> [TASK TO COMPLETE]: Find each line below where the word "même" occurs, and copy it.

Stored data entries
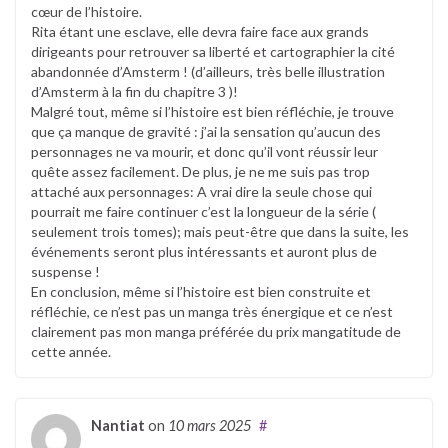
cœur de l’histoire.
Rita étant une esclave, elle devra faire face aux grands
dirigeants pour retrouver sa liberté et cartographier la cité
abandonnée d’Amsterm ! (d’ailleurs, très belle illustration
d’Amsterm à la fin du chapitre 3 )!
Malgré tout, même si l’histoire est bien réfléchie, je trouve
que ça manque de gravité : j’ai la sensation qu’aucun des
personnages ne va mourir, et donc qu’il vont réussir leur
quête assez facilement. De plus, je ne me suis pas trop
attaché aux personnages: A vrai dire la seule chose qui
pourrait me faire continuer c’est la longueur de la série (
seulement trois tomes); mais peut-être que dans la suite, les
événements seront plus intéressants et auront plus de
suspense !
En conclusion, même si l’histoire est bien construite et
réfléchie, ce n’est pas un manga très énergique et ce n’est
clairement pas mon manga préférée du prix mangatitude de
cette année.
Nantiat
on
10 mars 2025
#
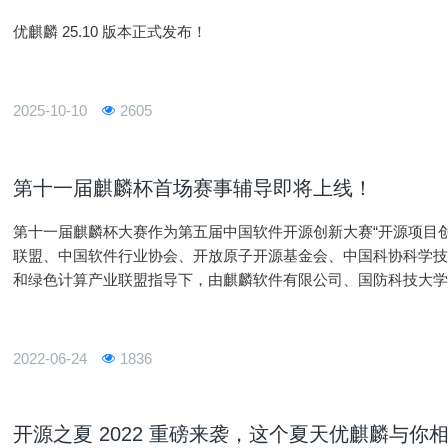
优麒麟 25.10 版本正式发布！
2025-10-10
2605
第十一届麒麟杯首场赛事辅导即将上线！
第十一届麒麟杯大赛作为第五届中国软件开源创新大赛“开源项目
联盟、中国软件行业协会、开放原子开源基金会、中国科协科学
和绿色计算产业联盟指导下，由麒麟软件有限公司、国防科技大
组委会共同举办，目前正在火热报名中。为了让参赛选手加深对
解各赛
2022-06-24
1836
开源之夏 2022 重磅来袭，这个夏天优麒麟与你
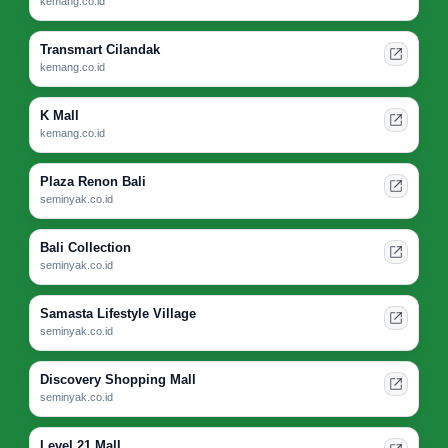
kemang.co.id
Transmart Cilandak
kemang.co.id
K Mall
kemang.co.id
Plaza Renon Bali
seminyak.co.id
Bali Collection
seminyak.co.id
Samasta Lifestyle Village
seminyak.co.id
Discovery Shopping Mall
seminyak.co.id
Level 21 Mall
...
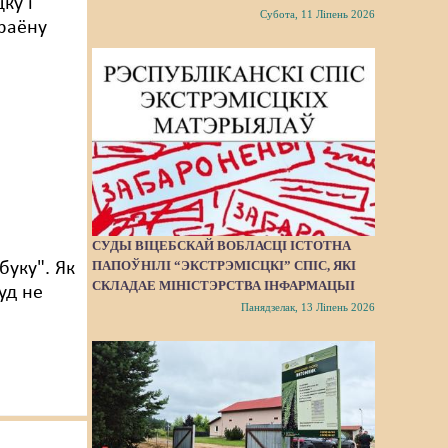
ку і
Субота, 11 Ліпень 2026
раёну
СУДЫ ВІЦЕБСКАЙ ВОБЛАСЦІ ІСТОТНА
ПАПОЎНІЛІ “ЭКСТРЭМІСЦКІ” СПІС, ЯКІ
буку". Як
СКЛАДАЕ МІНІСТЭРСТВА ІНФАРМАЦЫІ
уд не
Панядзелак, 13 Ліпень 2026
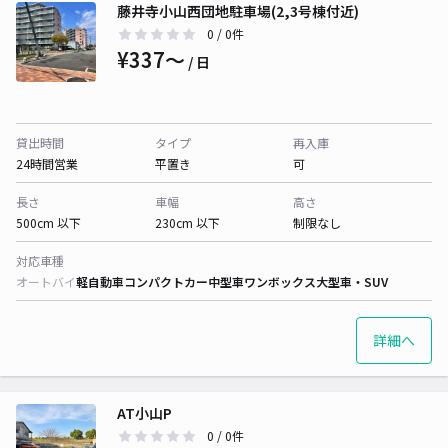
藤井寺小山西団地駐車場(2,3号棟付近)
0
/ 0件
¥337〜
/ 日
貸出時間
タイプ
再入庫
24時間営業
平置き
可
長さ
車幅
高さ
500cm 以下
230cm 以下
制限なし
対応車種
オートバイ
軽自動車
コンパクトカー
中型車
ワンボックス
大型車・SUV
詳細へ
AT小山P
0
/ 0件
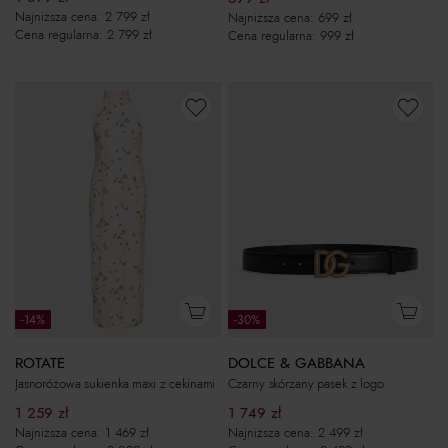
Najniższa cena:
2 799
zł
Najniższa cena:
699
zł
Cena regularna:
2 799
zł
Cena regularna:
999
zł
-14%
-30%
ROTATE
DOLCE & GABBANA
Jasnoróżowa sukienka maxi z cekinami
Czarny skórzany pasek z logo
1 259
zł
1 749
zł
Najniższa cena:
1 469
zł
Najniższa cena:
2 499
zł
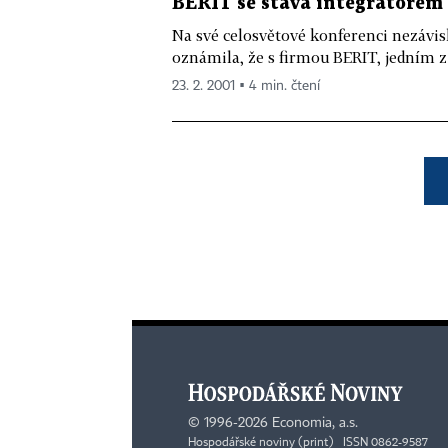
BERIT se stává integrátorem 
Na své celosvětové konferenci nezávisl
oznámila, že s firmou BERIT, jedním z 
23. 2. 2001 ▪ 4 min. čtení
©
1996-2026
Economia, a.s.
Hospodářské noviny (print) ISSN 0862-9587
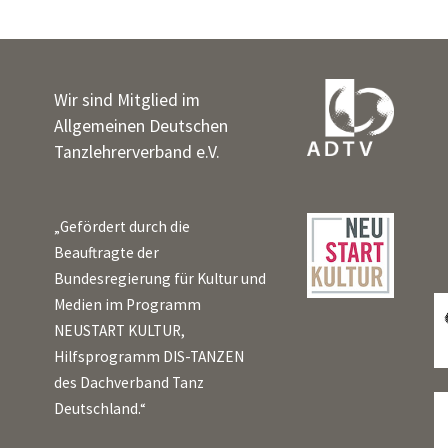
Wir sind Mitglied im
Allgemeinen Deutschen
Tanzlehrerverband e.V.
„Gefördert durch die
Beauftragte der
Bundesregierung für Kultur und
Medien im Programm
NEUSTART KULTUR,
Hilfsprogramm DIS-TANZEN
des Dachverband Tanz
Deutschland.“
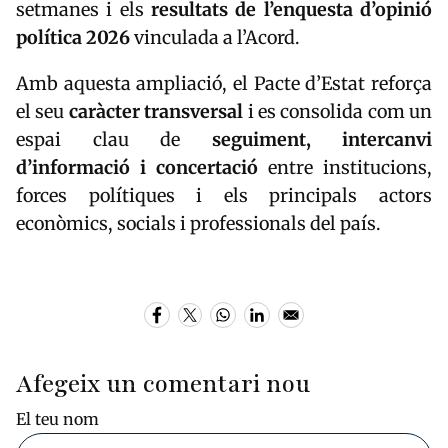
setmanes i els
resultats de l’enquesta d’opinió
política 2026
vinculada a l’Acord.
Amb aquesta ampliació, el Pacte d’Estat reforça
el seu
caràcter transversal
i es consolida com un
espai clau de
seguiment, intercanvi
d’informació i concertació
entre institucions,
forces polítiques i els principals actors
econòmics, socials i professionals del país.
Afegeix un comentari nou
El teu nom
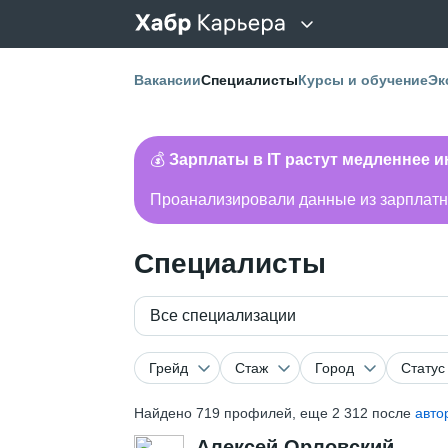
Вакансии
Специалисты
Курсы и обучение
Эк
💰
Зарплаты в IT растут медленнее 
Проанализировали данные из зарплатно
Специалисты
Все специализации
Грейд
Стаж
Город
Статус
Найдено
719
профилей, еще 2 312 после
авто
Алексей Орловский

> [YOUR RESPONSE]:
Malgré tout, même si l’histoire est bien réfléchie, je trouve
En conclusion, même si l’histoire est bien construite et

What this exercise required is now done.